Lab Note #11
Nov 13, 2015

Today is an exciting day indeed! The samples you helped process have now been sequenced! It took a little longer than I hoped to get them ready and on the machine (oh science), but the day has finally come!

As a reminder, we had 15 samples of viruses from 3 populations and 5 time points that we were preparing for Illumina sequencing. Unfortunately I was not able to get one sample processed, so we lost one, but 14 is still a great sample size for this study. These 14 samples all went on the sequencer last week and the data is downloading as I write this. We obtained an incredible 177 million reads of sequencing data! Each one of these reads is 300 nucleotides long and the genomes range from 2000-5000 nucleotides long, so we have a ton of potential genomes for me to sort through!

Currently the reads are not put together with the other reads from the same virus. Imagine buying a bunch of lego kits and before you put them together you mix them all up into one giant box. Now to build the intended kit designs (ie. virus genomes) you need to find all the appropriate pieces out of this massive jumble of pieces, that will give you a good idea of what the data looks like currently.

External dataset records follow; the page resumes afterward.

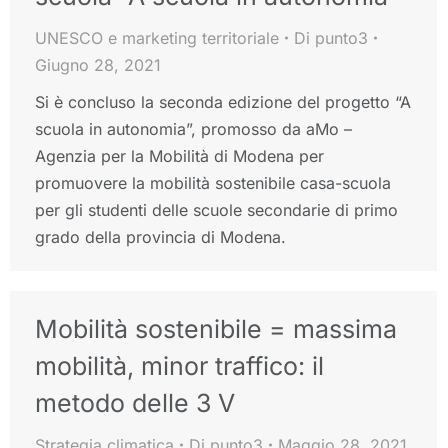
UNESCO e marketing territoriale
Di
punto3
Giugno 28, 2021
Si è concluso la seconda edizione del progetto “A
scuola in autonomia”, promosso da aMo –
Agenzia per la Mobilità di Modena per
promuovere la mobilità sostenibile casa-scuola
per gli studenti delle scuole secondarie di primo
grado della provincia di Modena.
Mobilità sostenibile = massima
mobilità, minor traffico: il
metodo delle 3 V
Strategia climatica
Di
punto3
Maggio 28, 2021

The first step is called assembly, that is where a computer program (and not me, thankfully!) will sort through all of these pieces and put them together how it thinks the original genomes were. I will then take this and analyze what the computer did and clean up the data by removing any genomes that look as though they were assembled incorrectly, along with some other clean-up steps. At this point I will be able to start comparing the resulting cleaned-up genomes with known genomes from various databases.

As you can see this is going to be a long process, but I will keep you updated as I make progress. The first assembly that I do will just be from one time point and one population. I will then be able to identify the genomes in this one sample and will move forward from there. Once I get this piece of the puzzle sorted out I will send you all another update with how many genomes that sample contains and let you know how I will be proceeding from there.